WORK ORDER: Your job is to give again, exactly and with no additions, the lines in the records below from the one with "4) DÉCRET d’APPROBATION des" through the one with "Майкл Джексон жив!", both included. Omit the pictures.

(Dataset items)
☆ ☆ ☆

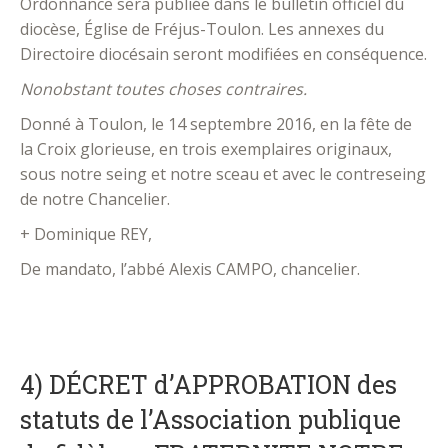
Ordonnance sera publiée dans le bulletin officiel du
diocèse, Église de Fréjus-Toulon. Les annexes du
Directoire diocésain seront modifiées en conséquence.
Nonobstant toutes choses contraires.
Donné à Toulon, le 14 septembre 2016, en la fête de
la Croix glorieuse, en trois exemplaires originaux,
sous notre seing et notre sceau et avec le contreseing
de notre Chancelier.
+ Dominique REY,
De mandato, l’abbé Alexis CAMPO, chancelier.
.
4) DÉCRET d’APPROBATION des
statuts de l’Association publique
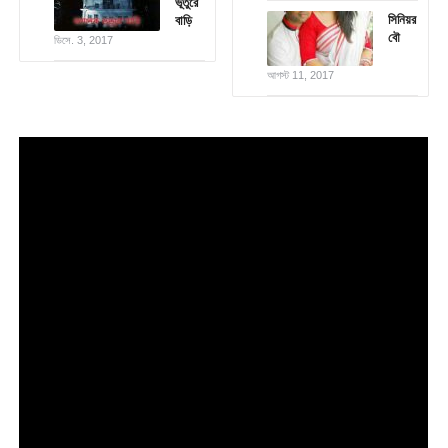
ভূতুরে
সিনিয়র
বাড়ি
বৌ
ডিসে. 3, 2017
আগস্ট 11, 2017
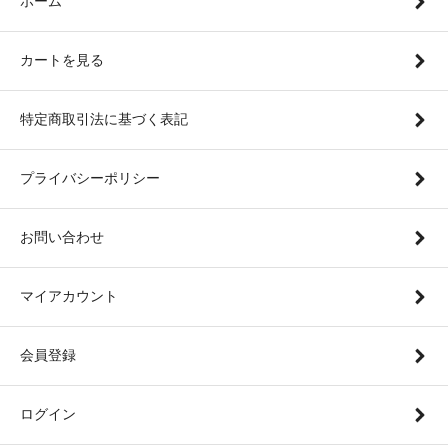
ホーム
カートを見る
特定商取引法に基づく表記
プライバシーポリシー
お問い合わせ
マイアカウント
会員登録
ログイン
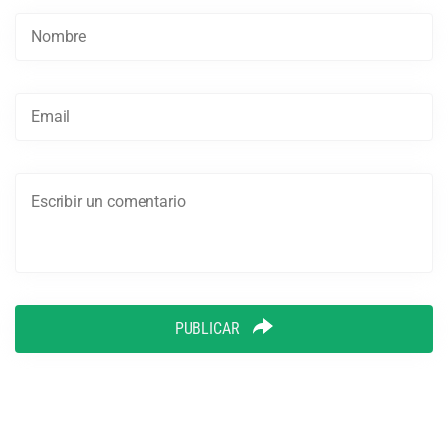
PUBLICAR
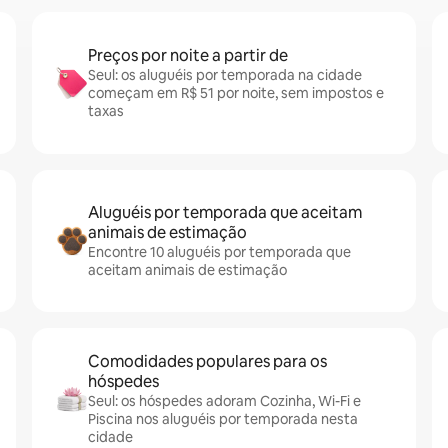
Preços por noite a partir de
Seul: os aluguéis por temporada na cidade
começam em R$ 51 por noite, sem impostos e
taxas
Aluguéis por temporada que aceitam
animais de estimação
Encontre 10 aluguéis por temporada que
aceitam animais de estimação
Comodidades populares para os
hóspedes
Seul: os hóspedes adoram Cozinha, Wi-Fi e
Piscina nos aluguéis por temporada nesta
cidade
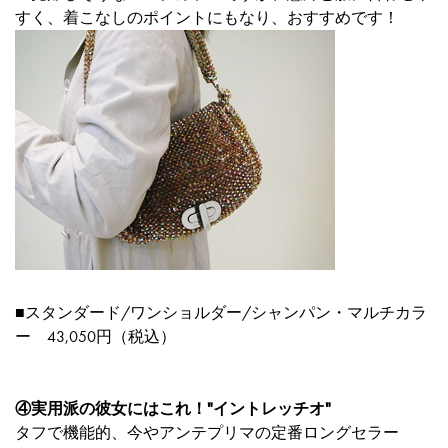
すく、着こなしのポイントにもなり、おすすめです！
■
スタンダード/ワンショルダー/シャンパン・マルチカラ
ー 43,050円（税込）
④実用派の彼女にはこれ！"イントレッチオ"
タフで機能的、今やアンテプリマの定番ロングセラー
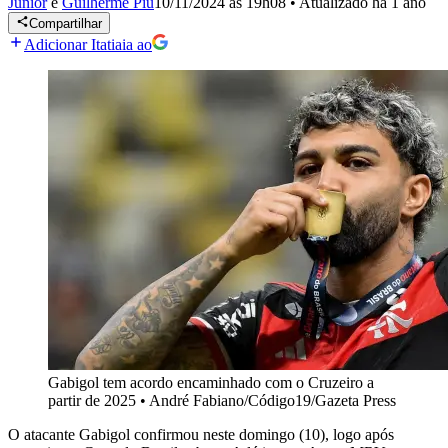
Junior
e
Guilherme Piu
10/11/2024 às 19h08
•
Atualizado
há 1 ano
Compartilhar
Adicionar Itatiaia ao
Gabigol tem acordo encaminhado com o Cruzeiro a
partir de 2025
•
André Fabiano/Código19/Gazeta Press
O atacante Gabigol confirmou neste domingo (10), logo após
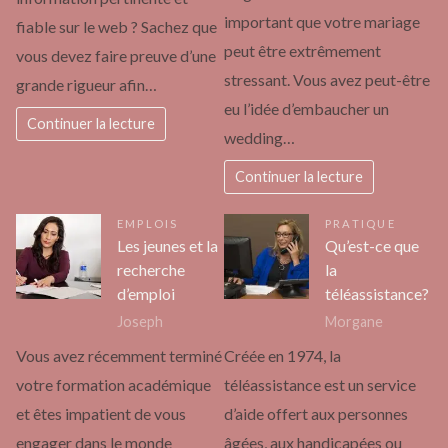
important que votre mariage
fiable sur le web ? Sachez que
peut être extrêmement
vous devez faire preuve d’une
stressant. Vous avez peut-être
grande rigueur afin…
eu l’idée d’embaucher un
Continuer la lecture
wedding…
Continuer la lecture
EMPLOIS
PRATIQUE
Les jeunes et la
Qu’est-ce que
recherche
la
d’emploi
téléassistance?
Joseph
Morgane
Vous avez récemment terminé
Créée en 1974, la
votre formation académique
téléassistance est un service
et êtes impatient de vous
d’aide offert aux personnes
engager dans le monde
âgées, aux handicapées ou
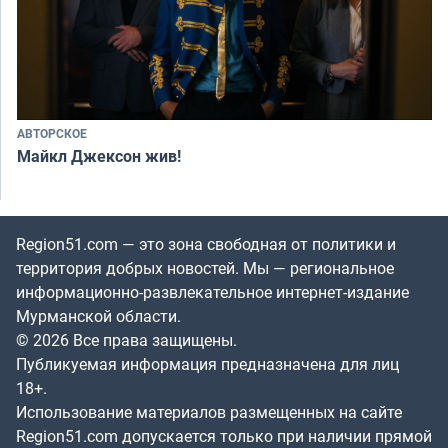
АВТОРСКОЕ
Майкл Джексон жив!
Region51.com — это зона свободная от политики и
территория добрых новостей. Мы — региональное
информационно-развлекательное интернет-издание
Мурманской области.
© 2026 Все права защищены.
Публикуемая информация предназначена для лиц
18+.
Использование материалов размещенных на сайте
Region51.com допускается только при наличии прямой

☆ ☆ ☆

TASK RESPONSE:
4) DÉCRET d’APPROBATION des
statuts de l’Association publique
ভূতুরে
সিনিয়র
বাড়ি
বৌ
ডিসে. 3, 2017
আগস্ট 11, 2017
ホーム
カートを見る
特定商取引法に基づく表記
プライバシーポリシー
お問い合わせ
マイアカウント
会員登録
ログイン
PUBLICAR
Preços por noite a partir de
Seul: os aluguéis por temporada na cidade
começam em R$ 51 por noite, sem impostos e
taxas
Aluguéis por temporada que aceitam
animais de estimação
Encontre 10 aluguéis por temporada que
aceitam animais de estimação
Comodidades populares para os
hóspedes
Seul: os hóspedes adoram Cozinha, Wi-Fi e
Piscina nos aluguéis por temporada nesta
cidade
すく、着こなしのポイントにもなり、おすすめです！
■
スタンダード/ワンショルダー/シャンパン・マルチカラ
ー 43,050円（税込）
④実用派の彼女にはこれ！"イントレッチオ"
タフで機能的、今やアンテプリマの定番ロングセラー
Junior
e
Guilherme Piu
10/11/2024 às 19h08
•
Atualizado
há 1 ano
Compartilhar
Adicionar Itatiaia ao
Gabigol tem acordo encaminhado com o Cruzeiro a
partir de 2025
•
André Fabiano/Código19/Gazeta Press
O atacante Gabigol confirmou neste domingo (10), logo após
important que votre mariage
fiable sur le web ? Sachez que
peut être extrêmement
vous devez faire preuve d’une
stressant. Vous avez peut-être
grande rigueur afin…
eu l’idée d’embaucher un
Continuer la lecture
wedding…
Continuer la lecture
EMPLOIS
PRATIQUE
Les jeunes et la
Qu’est-ce que
recherche
la
d’emploi
téléassistance?
Joseph
Morgane
Vous avez récemment terminé
Créée en 1974, la
votre formation académique
téléassistance est un service
et êtes impatient de vous
d’aide offert aux personnes
engager dans le monde
âgées, aux handicapées ou
АВТОРСКОЕ
Майкл Джексон жив!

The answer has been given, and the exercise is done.